• **INSTRUCTIONS TO FOLLOW**
Filter the lines below, copying only those with the string "caso".

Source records
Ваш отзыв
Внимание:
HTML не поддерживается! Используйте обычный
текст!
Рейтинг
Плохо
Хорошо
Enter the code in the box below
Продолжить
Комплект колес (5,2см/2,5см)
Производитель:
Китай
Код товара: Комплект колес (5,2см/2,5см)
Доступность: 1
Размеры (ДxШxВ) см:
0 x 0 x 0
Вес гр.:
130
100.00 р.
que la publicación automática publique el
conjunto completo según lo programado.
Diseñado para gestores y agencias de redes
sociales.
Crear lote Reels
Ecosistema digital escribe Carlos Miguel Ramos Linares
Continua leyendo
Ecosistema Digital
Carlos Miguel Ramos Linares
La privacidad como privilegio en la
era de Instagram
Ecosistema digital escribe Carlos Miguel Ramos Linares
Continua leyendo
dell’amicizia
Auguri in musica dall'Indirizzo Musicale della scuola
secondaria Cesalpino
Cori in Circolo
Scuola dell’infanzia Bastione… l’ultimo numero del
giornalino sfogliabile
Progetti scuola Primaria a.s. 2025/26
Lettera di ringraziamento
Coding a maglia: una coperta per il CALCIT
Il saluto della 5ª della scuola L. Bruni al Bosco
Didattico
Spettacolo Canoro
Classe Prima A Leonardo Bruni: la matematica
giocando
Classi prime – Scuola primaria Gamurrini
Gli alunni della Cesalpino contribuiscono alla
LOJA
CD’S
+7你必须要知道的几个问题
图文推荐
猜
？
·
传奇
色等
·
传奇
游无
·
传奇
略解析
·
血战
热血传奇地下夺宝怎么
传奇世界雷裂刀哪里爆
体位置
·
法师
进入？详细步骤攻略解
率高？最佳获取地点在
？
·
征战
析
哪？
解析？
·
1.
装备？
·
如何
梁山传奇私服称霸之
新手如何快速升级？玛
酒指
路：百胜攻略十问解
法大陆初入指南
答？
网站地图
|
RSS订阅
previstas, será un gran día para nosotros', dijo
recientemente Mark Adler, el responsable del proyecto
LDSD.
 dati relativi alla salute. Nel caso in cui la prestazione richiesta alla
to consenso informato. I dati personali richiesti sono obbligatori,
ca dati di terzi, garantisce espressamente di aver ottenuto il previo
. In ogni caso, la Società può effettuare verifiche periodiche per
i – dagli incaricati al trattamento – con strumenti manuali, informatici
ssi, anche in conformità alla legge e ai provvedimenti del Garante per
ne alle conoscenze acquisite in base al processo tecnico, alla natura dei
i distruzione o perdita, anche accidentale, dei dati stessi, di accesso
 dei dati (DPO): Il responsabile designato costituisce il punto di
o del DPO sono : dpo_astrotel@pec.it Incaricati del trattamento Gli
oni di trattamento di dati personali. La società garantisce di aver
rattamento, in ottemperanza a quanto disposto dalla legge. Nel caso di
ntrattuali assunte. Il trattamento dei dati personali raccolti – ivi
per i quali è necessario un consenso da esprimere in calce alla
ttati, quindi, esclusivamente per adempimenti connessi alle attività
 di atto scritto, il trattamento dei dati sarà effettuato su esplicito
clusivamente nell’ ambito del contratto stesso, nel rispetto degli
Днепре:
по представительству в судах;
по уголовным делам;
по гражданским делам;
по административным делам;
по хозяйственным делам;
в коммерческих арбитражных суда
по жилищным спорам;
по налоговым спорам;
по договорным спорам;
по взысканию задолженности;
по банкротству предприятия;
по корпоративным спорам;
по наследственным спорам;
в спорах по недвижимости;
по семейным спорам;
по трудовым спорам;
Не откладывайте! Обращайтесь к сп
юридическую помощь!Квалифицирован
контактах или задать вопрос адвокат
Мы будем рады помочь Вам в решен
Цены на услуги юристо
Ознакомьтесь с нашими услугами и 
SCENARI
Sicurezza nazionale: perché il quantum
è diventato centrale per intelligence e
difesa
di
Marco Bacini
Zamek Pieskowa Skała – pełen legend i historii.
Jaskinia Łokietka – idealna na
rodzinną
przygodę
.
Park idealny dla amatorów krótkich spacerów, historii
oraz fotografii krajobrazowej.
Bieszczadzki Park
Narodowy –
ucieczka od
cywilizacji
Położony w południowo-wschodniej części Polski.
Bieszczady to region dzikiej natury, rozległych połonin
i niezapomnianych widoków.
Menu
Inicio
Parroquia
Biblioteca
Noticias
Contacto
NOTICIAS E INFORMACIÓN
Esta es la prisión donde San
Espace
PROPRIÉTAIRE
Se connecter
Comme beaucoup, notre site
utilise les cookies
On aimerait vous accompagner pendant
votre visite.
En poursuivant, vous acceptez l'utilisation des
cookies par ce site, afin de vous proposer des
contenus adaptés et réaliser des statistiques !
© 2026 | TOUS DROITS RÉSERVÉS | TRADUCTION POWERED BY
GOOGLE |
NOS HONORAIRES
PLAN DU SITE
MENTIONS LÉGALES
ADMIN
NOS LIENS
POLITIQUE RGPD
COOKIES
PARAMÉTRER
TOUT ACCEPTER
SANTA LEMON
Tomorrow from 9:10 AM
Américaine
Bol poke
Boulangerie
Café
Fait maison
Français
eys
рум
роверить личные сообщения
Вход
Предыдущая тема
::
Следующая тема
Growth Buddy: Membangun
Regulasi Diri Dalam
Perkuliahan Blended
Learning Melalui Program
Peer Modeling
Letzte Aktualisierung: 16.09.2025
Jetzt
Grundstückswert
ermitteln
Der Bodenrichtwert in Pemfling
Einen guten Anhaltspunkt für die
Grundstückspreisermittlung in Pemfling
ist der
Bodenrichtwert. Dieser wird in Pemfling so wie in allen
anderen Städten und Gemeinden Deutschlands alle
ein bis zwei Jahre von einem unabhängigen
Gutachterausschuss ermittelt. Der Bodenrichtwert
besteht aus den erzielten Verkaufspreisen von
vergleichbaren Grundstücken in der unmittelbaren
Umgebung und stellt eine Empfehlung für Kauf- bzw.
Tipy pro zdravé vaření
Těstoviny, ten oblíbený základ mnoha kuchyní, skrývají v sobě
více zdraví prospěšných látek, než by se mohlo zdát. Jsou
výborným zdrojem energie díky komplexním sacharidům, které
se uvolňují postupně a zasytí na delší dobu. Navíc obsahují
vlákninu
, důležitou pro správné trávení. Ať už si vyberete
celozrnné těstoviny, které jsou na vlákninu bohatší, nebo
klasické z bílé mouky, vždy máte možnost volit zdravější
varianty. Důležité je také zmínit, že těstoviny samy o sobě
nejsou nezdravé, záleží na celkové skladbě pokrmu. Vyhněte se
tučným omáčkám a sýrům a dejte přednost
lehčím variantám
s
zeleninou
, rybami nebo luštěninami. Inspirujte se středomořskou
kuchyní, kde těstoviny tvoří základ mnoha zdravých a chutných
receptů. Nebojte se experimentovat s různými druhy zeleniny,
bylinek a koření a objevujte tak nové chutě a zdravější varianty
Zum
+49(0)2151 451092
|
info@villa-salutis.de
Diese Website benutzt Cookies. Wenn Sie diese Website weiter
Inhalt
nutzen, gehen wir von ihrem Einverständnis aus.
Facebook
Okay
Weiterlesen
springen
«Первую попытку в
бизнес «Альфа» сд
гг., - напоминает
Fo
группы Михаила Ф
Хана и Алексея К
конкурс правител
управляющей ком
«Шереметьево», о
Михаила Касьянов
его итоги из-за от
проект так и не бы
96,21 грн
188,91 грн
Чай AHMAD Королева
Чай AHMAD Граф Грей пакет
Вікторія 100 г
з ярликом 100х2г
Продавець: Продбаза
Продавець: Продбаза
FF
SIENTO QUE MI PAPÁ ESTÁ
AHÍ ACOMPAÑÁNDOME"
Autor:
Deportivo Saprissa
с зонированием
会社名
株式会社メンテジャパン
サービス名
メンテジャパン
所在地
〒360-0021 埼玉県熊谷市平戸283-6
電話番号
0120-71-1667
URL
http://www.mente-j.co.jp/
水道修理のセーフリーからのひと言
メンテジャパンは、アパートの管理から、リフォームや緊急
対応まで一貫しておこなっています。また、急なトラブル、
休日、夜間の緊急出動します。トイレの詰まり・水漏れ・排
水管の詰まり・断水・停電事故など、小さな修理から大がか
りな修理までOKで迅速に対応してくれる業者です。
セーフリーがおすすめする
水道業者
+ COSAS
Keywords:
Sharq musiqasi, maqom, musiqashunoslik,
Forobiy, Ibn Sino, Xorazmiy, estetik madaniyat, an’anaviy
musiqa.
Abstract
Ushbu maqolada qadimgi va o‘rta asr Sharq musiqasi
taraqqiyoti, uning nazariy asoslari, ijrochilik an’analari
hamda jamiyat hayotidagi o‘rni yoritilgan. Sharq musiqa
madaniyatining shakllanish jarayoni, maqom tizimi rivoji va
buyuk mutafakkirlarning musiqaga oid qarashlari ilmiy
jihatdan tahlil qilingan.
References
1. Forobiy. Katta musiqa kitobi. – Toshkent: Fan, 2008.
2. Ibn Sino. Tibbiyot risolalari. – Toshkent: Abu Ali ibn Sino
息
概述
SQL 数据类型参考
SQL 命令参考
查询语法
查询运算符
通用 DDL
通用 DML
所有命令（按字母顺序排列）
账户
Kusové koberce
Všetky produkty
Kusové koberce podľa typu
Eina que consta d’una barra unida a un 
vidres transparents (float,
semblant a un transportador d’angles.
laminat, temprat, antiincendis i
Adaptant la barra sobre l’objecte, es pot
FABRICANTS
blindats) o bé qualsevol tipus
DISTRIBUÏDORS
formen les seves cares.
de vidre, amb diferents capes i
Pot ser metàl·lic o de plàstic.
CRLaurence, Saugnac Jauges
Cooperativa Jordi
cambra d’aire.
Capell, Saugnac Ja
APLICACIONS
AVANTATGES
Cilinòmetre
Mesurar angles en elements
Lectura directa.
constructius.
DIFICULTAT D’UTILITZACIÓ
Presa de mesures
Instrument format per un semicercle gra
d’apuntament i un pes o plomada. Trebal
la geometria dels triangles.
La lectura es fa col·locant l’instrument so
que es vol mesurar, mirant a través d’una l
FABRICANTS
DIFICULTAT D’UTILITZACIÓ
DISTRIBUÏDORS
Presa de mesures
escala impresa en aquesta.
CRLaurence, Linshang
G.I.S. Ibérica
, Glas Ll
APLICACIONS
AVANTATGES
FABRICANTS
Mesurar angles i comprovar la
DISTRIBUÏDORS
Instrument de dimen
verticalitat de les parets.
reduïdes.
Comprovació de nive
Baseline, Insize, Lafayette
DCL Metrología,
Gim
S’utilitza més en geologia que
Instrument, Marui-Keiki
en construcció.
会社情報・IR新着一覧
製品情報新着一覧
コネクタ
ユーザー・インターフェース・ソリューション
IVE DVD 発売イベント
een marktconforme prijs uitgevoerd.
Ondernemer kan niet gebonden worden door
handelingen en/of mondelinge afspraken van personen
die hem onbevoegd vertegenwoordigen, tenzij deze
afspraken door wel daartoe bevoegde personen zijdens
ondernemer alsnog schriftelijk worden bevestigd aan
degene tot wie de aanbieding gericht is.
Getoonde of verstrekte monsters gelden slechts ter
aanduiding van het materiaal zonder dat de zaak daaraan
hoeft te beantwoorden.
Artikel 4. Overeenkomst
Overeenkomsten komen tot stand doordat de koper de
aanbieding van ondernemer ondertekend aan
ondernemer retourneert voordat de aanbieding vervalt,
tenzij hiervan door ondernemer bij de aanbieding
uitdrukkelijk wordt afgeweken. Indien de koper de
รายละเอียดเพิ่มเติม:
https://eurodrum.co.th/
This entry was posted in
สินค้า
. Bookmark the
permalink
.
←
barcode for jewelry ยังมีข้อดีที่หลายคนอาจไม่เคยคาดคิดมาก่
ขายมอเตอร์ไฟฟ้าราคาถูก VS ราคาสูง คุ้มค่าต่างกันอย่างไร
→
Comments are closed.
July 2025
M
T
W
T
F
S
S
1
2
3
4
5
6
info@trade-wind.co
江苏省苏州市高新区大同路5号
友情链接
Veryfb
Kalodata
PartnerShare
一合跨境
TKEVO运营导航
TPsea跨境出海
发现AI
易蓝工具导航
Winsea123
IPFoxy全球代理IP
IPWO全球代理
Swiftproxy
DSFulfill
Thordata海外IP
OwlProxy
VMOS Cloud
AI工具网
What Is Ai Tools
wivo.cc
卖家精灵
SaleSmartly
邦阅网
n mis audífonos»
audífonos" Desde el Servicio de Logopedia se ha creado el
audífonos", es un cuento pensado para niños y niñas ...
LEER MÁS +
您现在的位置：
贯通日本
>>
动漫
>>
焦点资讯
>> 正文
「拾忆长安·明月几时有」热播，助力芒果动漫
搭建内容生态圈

• **WRITTEN ANSWER**
 dati relativi alla salute. Nel caso in cui la prestazione richiesta alla
. In ogni caso, la Società può effettuare verifiche periodiche per
rattamento, in ottemperanza a quanto disposto dalla legge. Nel caso di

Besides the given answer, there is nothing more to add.